Excerpted records
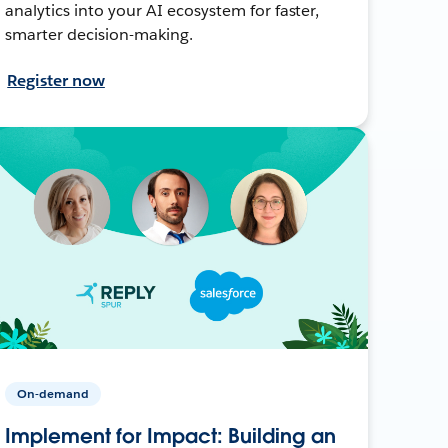
analytics into your AI ecosystem for faster,
smarter decision-making.
Register now
On-demand
Implement for Impact: Building an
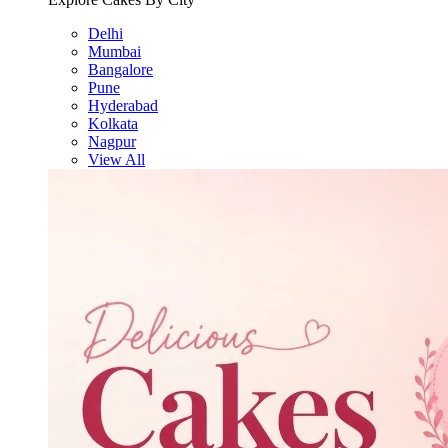
Delhi
Mumbai
Bangalore
Pune
Hyderabad
Kolkata
Nagpur
View All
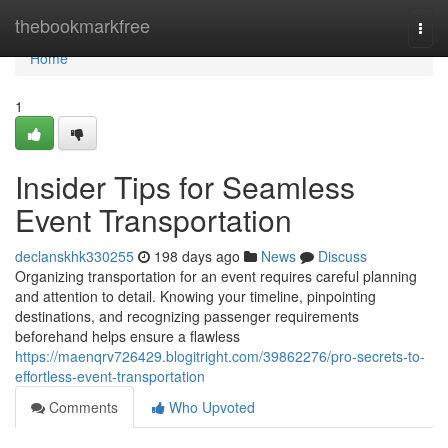
Home
thebookmarkfree
Togg
navi
Home
1
Insider Tips for Seamless
Event Transportation
declanskhk330255
198 days ago
News
Discuss
Organizing transportation for an event requires careful planning
and attention to detail. Knowing your timeline, pinpointing
destinations, and recognizing passenger requirements
beforehand helps ensure a flawless
https://maenqrv726429.blogitright.com/39862276/pro-secrets-to-
effortless-event-transportation
Comments
Who Upvoted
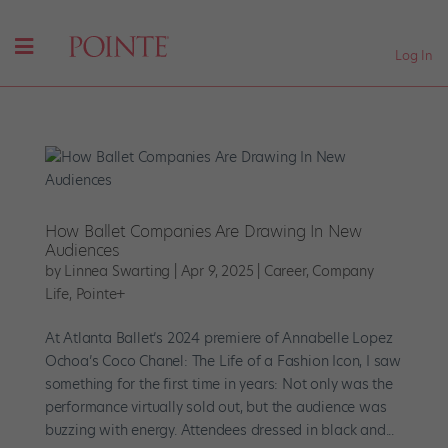
Log In
How Ballet Companies Are Drawing In New
Audiences
by
Linnea Swarting
|
Apr 9, 2025
|
Career
,
Company
Life
,
Pointe+
At Atlanta Ballet’s 2024 premiere of Annabelle Lopez
Ochoa’s Coco Chanel: The Life of a Fashion Icon, I saw
something for the first time in years: Not only was the
performance virtually sold out, but the audience was
buzzing with energy. Attendees dressed in black and...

What you have to do
Gather all lines of the records that include the word "Ballet".

Answer box
How Ballet Companies Are Drawing In New
At Atlanta Ballet’s 2024 premiere of Annabelle Lopez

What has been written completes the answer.